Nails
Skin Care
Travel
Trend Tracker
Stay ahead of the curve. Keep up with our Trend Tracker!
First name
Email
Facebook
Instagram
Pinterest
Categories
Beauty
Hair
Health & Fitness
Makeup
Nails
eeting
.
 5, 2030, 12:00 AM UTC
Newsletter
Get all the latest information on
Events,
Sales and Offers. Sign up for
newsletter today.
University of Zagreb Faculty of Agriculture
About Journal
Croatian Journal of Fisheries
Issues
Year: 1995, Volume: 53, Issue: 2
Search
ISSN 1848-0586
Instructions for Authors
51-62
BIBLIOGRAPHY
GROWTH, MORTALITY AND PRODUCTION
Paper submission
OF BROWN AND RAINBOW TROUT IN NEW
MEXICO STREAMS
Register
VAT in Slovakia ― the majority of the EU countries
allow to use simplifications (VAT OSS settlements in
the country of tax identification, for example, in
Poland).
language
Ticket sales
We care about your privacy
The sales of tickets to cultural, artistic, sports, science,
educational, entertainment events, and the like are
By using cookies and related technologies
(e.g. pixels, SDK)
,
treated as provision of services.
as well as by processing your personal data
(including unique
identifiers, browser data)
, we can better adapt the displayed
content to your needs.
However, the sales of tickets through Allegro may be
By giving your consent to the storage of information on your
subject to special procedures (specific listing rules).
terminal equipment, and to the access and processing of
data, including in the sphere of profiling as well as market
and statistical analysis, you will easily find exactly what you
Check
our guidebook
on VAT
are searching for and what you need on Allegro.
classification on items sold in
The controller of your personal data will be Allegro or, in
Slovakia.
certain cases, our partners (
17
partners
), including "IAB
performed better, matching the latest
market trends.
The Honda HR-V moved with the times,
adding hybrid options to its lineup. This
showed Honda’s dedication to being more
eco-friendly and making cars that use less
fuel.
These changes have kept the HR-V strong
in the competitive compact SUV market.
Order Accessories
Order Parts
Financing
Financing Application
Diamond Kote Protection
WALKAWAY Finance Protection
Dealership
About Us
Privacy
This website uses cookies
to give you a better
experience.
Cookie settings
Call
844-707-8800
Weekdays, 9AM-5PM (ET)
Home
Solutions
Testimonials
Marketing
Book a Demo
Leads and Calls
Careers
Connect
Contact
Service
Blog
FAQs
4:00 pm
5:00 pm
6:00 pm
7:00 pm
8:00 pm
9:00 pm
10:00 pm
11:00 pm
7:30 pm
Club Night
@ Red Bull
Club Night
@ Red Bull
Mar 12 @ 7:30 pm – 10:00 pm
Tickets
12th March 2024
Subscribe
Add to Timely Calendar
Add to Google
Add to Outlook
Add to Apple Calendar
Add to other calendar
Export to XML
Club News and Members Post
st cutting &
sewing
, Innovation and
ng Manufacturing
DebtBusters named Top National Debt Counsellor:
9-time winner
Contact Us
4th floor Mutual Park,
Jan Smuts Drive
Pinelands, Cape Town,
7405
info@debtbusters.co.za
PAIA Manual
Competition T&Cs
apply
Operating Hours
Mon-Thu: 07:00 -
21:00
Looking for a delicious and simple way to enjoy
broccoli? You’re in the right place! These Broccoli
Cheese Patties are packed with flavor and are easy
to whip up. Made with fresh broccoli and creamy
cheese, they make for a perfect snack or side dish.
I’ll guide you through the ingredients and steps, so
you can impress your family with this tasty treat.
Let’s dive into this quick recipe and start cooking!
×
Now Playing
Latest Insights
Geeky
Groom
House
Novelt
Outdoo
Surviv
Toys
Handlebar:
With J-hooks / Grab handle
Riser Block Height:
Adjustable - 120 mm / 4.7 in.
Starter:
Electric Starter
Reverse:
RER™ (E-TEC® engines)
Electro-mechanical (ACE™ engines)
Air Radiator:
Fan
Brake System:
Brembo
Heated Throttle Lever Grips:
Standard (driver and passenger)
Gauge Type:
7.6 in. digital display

-=-=-

Activity =>
Repeat the records above in full, word for word.

Solution for this exercise =>
Nails
Skin Care
Travel
Trend Tracker
Stay ahead of the curve. Keep up with our Trend Tracker!
First name
Email
Facebook
Instagram
Pinterest
Categories
Beauty
Hair
Health & Fitness
Makeup
Nails
eeting
.
 5, 2030, 12:00 AM UTC
Newsletter
Get all the latest information on
Events,
Sales and Offers. Sign up for
newsletter today.
University of Zagreb Faculty of Agriculture
About Journal
Croatian Journal of Fisheries
Issues
Year: 1995, Volume: 53, Issue: 2
Search
ISSN 1848-0586
Instructions for Authors
51-62
BIBLIOGRAPHY
GROWTH, MORTALITY AND PRODUCTION
Paper submission
OF BROWN AND RAINBOW TROUT IN NEW
MEXICO STREAMS
Register
VAT in Slovakia ― the majority of the EU countries
allow to use simplifications (VAT OSS settlements in
the country of tax identification, for example, in
Poland).
language
Ticket sales
We care about your privacy
The sales of tickets to cultural, artistic, sports, science,
educational, entertainment events, and the like are
By using cookies and related technologies
(e.g. pixels, SDK)
,
treated as provision of services.
as well as by processing your personal data
(including unique
identifiers, browser data)
, we can better adapt the displayed
content to your needs.
However, the sales of tickets through Allegro may be
By giving your consent to the storage of information on your
subject to special procedures (specific listing rules).
terminal equipment, and to the access and processing of
data, including in the sphere of profiling as well as market
and statistical analysis, you will easily find exactly what you
Check
our guidebook
on VAT
are searching for and what you need on Allegro.
classification on items sold in
The controller of your personal data will be Allegro or, in
Slovakia.
certain cases, our partners (
17
partners
), including "IAB
performed better, matching the latest
market trends.
The Honda HR-V moved with the times,
adding hybrid options to its lineup. This
showed Honda’s dedication to being more
eco-friendly and making cars that use less
fuel.
These changes have kept the HR-V strong
in the competitive compact SUV market.
Order Accessories
Order Parts
Financing
Financing Application
Diamond Kote Protection
WALKAWAY Finance Protection
Dealership
About Us
Privacy
This website uses cookies
to give you a better
experience.
Cookie settings
Call
844-707-8800
Weekdays, 9AM-5PM (ET)
Home
Solutions
Testimonials
Marketing
Book a Demo
Leads and Calls
Careers
Connect
Contact
Service
Blog
FAQs
4:00 pm
5:00 pm
6:00 pm
7:00 pm
8:00 pm
9:00 pm
10:00 pm
11:00 pm
7:30 pm
Club Night
@ Red Bull
Club Night
@ Red Bull
Mar 12 @ 7:30 pm – 10:00 pm
Tickets
12th March 2024
Subscribe
Add to Timely Calendar
Add to Google
Add to Outlook
Add to Apple Calendar
Add to other calendar
Export to XML
Club News and Members Post
st cutting &
sewing
, Innovation and
ng Manufacturing
DebtBusters named Top National Debt Counsellor:
9-time winner
Contact Us
4th floor Mutual Park,
Jan Smuts Drive
Pinelands, Cape Town,
7405
info@debtbusters.co.za
PAIA Manual
Competition T&Cs
apply
Operating Hours
Mon-Thu: 07:00 -
21:00
Looking for a delicious and simple way to enjoy
broccoli? You’re in the right place! These Broccoli
Cheese Patties are packed with flavor and are easy
to whip up. Made with fresh broccoli and creamy
cheese, they make for a perfect snack or side dish.
I’ll guide you through the ingredients and steps, so
you can impress your family with this tasty treat.
Let’s dive into this quick recipe and start cooking!
×
Now Playing
Latest Insights
Geeky
Groom
House
Novelt
Outdoo
Surviv
Toys
Handlebar:
With J-hooks / Grab handle
Riser Block Height:
Adjustable - 120 mm / 4.7 in.
Starter:
Electric Starter
Reverse:
RER™ (E-TEC® engines)
Electro-mechanical (ACE™ engines)
Air Radiator:
Fan
Brake System:
Brembo
Heated Throttle Lever Grips:
Standard (driver and passenger)
Gauge Type:
7.6 in. digital display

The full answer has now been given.